冬島が近くて寒いけれど、火を使っているから温かくて気持ちいい。
セルロイドの眼鏡を掛けている時は、いつもの三割り増しで真剣な証拠。
銅鍋の中で煮立つのは、サンジさん特製のポトフ。
けれどレシピを一読した限りでは、どこにでもあるポトフにしか見えない。
「……ブーケガルニに仕掛けでもあるの?」
私の問いかけに、サンジさんは意味ありげな笑みを湛えたまま、ノン、と大きくかぶりを振る。
「じゃあソーセイジ?」
「それも違う」
「じゃあ……何?」
知りたくなったら、分かるまで納得しないのが私の性格。学者の性分。
「何だと思う?」
「……意地悪」
ぷ、っと頬を膨らませたら、サンジさんがおかしそうに笑った。
「それはね、ロビンちゃん……」
細い指が、私の手からレードルを奪う。
「あ、」
口付け。軽く口付けられて、次に唇自体を奪われる。
その次は身体。背に腰にまわされた手は力強く、服の上からブラの金具を簡単に外した。
―――駄目よ、サンジさん
―――いいよしようよ……かまわないよ
―――でも、
―――いいんだ……ね、ほら
―――……あ、
床の上にサンジさんのジャケットを敷いて、啄ばむようなキスから次第に深いキスへと。
大人のキス、とサンジさんは言った。
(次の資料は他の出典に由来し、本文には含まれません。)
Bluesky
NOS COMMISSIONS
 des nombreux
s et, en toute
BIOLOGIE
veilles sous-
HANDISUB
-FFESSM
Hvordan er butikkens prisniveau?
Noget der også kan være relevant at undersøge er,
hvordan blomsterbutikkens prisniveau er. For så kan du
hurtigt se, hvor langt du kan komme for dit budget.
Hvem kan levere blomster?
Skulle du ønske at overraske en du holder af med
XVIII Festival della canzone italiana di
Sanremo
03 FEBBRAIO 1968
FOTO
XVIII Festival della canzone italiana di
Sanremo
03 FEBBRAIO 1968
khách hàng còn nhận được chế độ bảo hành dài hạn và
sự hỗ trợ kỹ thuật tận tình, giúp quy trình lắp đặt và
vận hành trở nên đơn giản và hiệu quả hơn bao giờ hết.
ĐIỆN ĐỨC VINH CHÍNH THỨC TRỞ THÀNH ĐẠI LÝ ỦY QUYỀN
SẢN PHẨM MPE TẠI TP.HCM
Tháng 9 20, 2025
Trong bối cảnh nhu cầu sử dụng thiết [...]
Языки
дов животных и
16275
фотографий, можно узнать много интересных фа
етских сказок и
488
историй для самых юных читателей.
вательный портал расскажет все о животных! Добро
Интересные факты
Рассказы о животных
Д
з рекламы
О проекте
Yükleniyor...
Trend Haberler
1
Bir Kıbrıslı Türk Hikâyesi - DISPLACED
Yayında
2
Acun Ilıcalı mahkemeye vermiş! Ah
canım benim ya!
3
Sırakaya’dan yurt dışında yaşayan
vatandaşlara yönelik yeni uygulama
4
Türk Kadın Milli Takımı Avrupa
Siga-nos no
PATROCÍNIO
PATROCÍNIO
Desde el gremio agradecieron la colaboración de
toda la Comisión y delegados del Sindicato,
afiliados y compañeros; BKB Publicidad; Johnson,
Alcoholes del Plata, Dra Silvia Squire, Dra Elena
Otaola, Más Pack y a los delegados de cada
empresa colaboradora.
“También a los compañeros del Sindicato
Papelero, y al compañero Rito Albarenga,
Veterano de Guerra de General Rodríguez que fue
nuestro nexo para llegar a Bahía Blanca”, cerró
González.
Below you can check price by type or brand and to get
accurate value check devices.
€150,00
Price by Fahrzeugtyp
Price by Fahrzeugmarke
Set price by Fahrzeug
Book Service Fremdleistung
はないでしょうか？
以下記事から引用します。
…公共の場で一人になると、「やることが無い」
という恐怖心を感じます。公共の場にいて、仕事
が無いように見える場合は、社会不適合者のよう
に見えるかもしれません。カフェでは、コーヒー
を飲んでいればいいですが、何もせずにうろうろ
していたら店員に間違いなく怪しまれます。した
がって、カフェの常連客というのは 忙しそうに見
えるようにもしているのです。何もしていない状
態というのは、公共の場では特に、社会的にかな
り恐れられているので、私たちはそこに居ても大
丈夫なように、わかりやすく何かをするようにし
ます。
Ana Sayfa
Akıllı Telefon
素敵な言い回しだわ。
恥らう年でもないけれど、サンジさんが耳元で囁く言葉はどれも私の頬を赤くして、容赦なく私を少女へと引き戻した。
クツクツとポトフの煮える音。
暗闇に、バーナーの炎。
「そんなに……広げないで……」
「だって、ちゃんと見えないじゃないか」
恥ずかしさにあえかな声で抵抗をしたけれど、サンジさんは聞いてくれない。
サンジさんの細い指は私の秘めた場所を薄闇に晒し、唾液で塗らし愛撫する。
「あ……ぁ、」
「いい塩味だよ」
「もう……言わないで……」
サンジさんは優しくて、時々意地悪。過ぎることはどちらもない。
私の方が年上なのに、リードされているのは完全に私……。
深夜のキッチン。
今宵ばかりは、冷蔵庫泥棒さんもご遠慮願いたいもの。
新しいメニューの試作中だし、それに……それに。
「駄目、もう……」
駄目、という言葉の持つ意味は広い。
嫌だと拒否の意味。もっととねだる意味。そして、限界の意味。
「もう……私……、……ぁ―――」
「ね、美味しいだろ?」
「本当……信じられない」
琥珀色のスープの味は、今まで食べたどのポトフにもない味だった。
「だって、レシピは普通だし……材料もいつもと同じなのに……どうして?」
「だからさ、このレシピの秘密はね」
―――愛し合う時間だけ煮込むこと。それ以上でも、それ以下でも駄目。
新しいメニューは、明日にでもテーブルに上るはず。